REQUIRED ACTION:
Take the data below and copy exactly the lines starting at the one with "risparmiati in costi" and finishing at the one with "streaming video", both included.

═════ ENTRIES SHOWN ═════

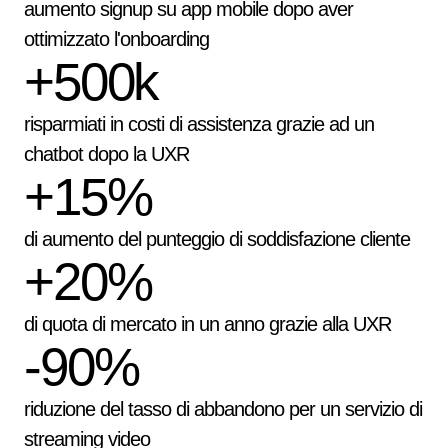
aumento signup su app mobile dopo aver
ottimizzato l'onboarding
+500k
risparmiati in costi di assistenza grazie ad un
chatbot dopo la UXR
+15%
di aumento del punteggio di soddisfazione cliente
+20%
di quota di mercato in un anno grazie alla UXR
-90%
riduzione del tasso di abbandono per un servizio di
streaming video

═════
═════ ENTRIES SHOWN ═════

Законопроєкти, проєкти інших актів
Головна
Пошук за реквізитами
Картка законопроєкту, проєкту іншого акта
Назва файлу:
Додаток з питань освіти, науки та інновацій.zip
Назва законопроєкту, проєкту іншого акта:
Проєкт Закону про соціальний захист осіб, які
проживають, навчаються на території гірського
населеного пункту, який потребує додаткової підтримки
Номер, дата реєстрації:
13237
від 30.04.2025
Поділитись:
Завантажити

═════

OUTPUT BELOW:
risparmiati in costi di assistenza grazie ad un
chatbot dopo la UXR
+15%
di aumento del punteggio di soddisfazione cliente
+20%
di quota di mercato in un anno grazie alla UXR
-90%
riduzione del tasso di abbandono per un servizio di
streaming video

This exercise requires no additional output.